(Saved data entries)
____________

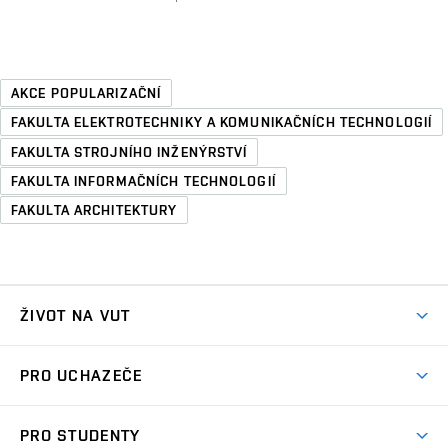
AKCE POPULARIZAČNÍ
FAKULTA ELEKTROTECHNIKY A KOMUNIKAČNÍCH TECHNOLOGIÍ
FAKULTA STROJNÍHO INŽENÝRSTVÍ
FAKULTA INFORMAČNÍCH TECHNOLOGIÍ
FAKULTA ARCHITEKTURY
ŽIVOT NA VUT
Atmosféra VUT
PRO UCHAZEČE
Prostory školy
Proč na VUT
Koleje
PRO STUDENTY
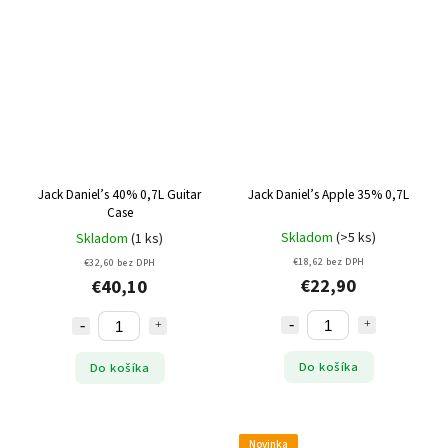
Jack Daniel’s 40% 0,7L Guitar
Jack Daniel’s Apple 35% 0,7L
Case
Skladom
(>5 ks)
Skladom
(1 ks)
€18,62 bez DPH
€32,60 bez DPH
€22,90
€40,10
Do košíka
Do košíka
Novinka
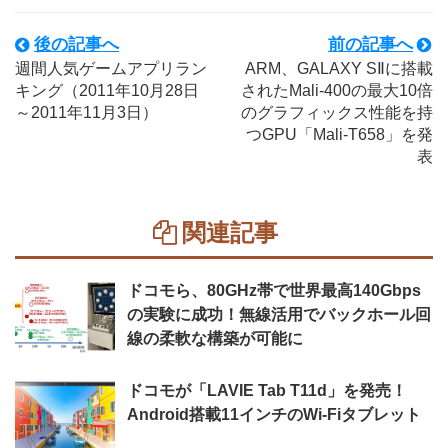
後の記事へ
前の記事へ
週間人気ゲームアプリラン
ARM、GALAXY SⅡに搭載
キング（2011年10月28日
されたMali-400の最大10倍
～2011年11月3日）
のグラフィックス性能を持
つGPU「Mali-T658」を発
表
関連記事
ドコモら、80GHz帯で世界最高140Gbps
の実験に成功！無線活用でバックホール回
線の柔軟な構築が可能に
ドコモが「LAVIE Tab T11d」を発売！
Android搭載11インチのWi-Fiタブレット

____________

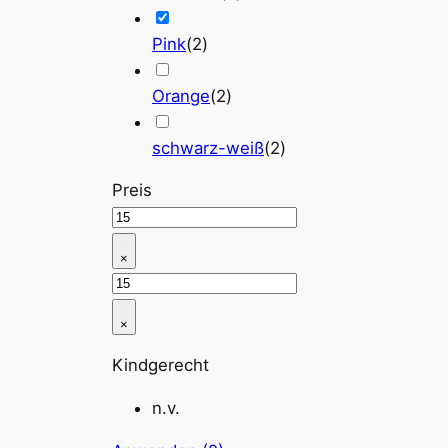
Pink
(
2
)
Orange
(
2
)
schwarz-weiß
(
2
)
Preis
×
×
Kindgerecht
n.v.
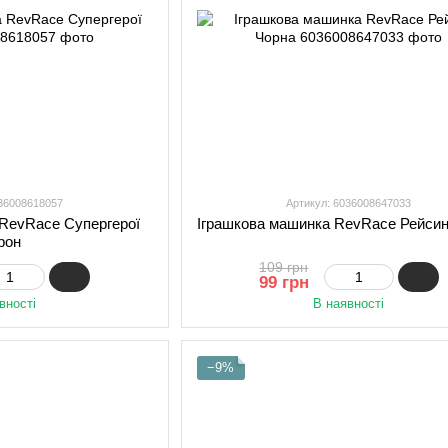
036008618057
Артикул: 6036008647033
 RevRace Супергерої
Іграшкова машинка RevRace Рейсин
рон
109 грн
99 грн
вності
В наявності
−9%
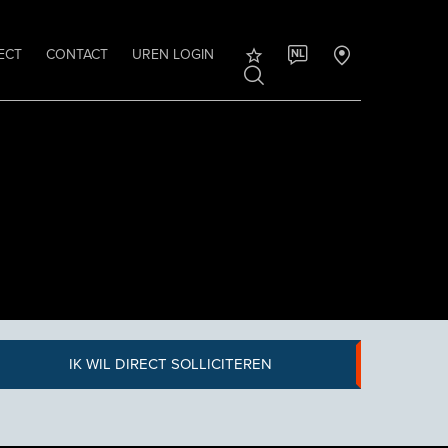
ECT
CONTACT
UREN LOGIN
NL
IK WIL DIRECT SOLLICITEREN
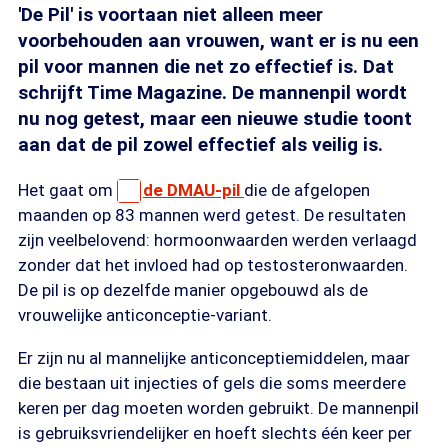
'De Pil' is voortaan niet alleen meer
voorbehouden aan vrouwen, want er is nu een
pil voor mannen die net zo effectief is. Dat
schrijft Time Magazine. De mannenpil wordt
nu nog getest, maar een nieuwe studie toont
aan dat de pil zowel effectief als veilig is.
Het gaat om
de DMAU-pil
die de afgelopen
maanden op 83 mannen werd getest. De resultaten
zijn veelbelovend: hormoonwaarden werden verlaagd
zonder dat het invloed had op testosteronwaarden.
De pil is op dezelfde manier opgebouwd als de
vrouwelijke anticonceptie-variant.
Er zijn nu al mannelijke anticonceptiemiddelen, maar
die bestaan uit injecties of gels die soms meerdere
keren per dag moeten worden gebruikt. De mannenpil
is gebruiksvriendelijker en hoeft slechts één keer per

____________

# Activity
From the records above, copy only the lines running from the line containing "PRO STUDENTY" to the line containing "されたMali-400の最大10倍", both ends included. Leave the pictures out.

# Task solution
PRO STUDENTY
Jack Daniel’s 40% 0,7L Guitar
Jack Daniel’s Apple 35% 0,7L
Case
Skladom
(>5 ks)
Skladom
(1 ks)
€18,62 bez DPH
€32,60 bez DPH
€22,90
€40,10
Do košíka
Do košíka
Novinka
後の記事へ
前の記事へ
週間人気ゲームアプリラン
ARM、GALAXY SⅡに搭載
キング（2011年10月28日
されたMali-400の最大10倍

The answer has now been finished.